# [SOLVED] A Persistent Unwanted Web Site



## Remist (Sep 8, 2007)

I keep getting this unwanted web site. It makes no difference if I put it in a Block Site list even tho` others in the list are blocked OK.
I`ve had the PC into a computer repair shop but they could not block the site. I have Windows 7 firewall and the full protection of Norton antivirus software.
It would seem that this site is linked to other web pages and opens when they do.
The site is hxxp://xxx.LIVEJASMIN.com
Would appreciate any help.


----------



## Dervisher (May 8, 2011)

*Re: A Persistent Unwanted Web Site*

I snicker at the mention of that site, considering it almost always shows up when i'm at inappropriate sites. My suggestion: If you don't want it popping up, don't visit those sites XD Because once you visit a webpage, you're pretty much opening yourself up to anything.

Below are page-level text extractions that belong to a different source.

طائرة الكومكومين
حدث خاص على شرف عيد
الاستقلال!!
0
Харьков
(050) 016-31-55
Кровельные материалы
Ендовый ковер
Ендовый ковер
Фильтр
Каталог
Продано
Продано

I've visited a site, touched absolutely no anchors or links or images, and I ended up getting a rootkit from that website. I found out later and I was like: "wow, I didn't even browse that website. I just entered the webpage, looked at the front page, and left cause it didn't interest me!"

So yeah. I'm sure there's some program out there that might work but it'd take digging.

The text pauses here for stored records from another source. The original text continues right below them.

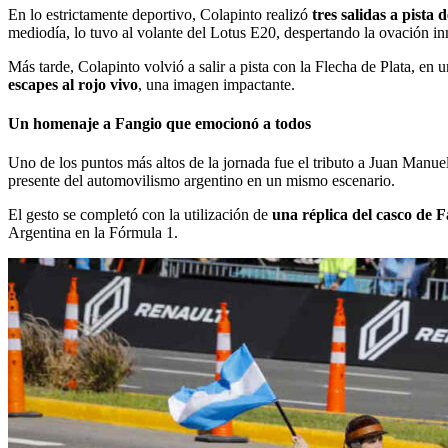
En lo estrictamente deportivo, Colapinto realizó
tres salidas a pist
mediodía, lo tuvo al volante del Lotus E20, despertando la ovación in
Más tarde, Colapinto volvió a salir a pista con la Flecha de Plata, 
escapes al rojo vivo
, una imagen impactante.
Un homenaje a Fangio que emocionó a todos
Uno de los puntos más altos de la jornada fue el tributo a Juan Manu
presente del automovilismo argentino en un mismo escenario.
El gesto se completó con la utilización de
una réplica del casco de 
Argentina en la Fórmula 1.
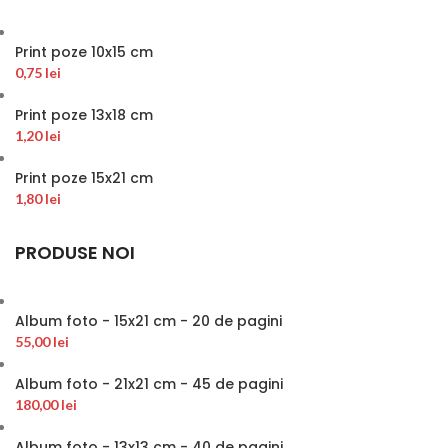
Print poze 10x15 cm
0,75
lei
Print poze 13x18 cm
1,20
lei
Print poze 15x21 cm
1,80
lei
PRODUSE NOI
Album foto - 15x21 cm - 20 de pagini
55,00
lei
Album foto - 21x21 cm - 45 de pagini
180,00
lei
Album foto - 13x13 cm - 40 de pagini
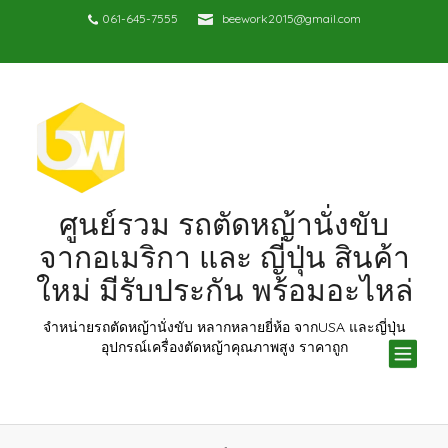
061-645-7555
beework2015@gmail.com
ศูนย์รวม รถตัดหญ้านั่งขับ
จากอเมริกา และ ญี่ปุ่น สินค้า
ใหม่ มีรับประกัน พร้อมอะไหล่
จำหน่ายรถตัดหญ้านั่งขับ หลากหลายยี่ห้อ จากUSA และญี่ปุ่น
TOG
อุปกรณ์เครื่องตัดหญ้าคุณภาพสูง ราคาถูก
NAV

Perhaps the solution is simple and someone will post a solution for it and it'll make me look dumb. XD


----------



## Amd_Man (Jan 27, 2009)

*Re: A Persistent Unwanted Web Site*

Going to inappropriate sites will do that. Clicking anywhere on the page will cause that site to pop up. Even starting your video will cause it. Best way is to stay away from such sites. It won't pop open when just browsing the web on a non inappropriate site. I get it all the time from customers computers and it is not a virus or spyware. It will close when you close it untill your next inappropriate site! It's just an annoyance when browsing those types of websites.


----------



## Remist (Sep 8, 2007)

*Re: A Persistent Unwanted Web Site*

Thank you both for your contributions.
I think tho` that "inappropriate" is not a fair word here. I frankly enjoy Adult sites. I`m a senior adult, a widower and the sites are not illegal. I don`t browse this LiveJasmin site I just get tired of deleting it when it comes up.
I don`t know enough about the technology involved but if you can block pop ups on web pages and delete other web sites from loading what is so difficult with this one?


----------



## Amd_Man (Jan 27, 2009)

*Re: A Persistent Unwanted Web Site*

I did not mean any disrespect whatsoever. I used the word "inappropriate" as this is a family friendly forum (site). It's just one of thos sites that pop up blocker and even restricted sites can't stop from popping up. There are lots of non adult sites where the same thing happens so you're just going to have to keep closing it when it pops up. I've played around and I couldn't get it to stop popping up either.


----------



## Remist (Sep 8, 2007)

*Re: A Persistent Unwanted Web Site*

No, no Amd Man I did`nt think for a moment that you were being disrespectful. I was going to edit the post and include "inappropriate for me" because this is what I meant.
Yes it certainly is a persistent thing altho`, I don`t recall getting it on Vista.
Cheers from Aus. to Toronto.


----------



## Amd_Man (Jan 27, 2009)

*Re: A Persistent Unwanted Web Site*

Cheers to you also Remist. If I come up with a way to block it I will definitly post it here for you.


----------



## koala (Mar 27, 2005)

*Re: A Persistent Unwanted Web Site*

Add the LiveJasmin URL to your hosts file, or use a browser that automatically blocks all popups, like Firefox.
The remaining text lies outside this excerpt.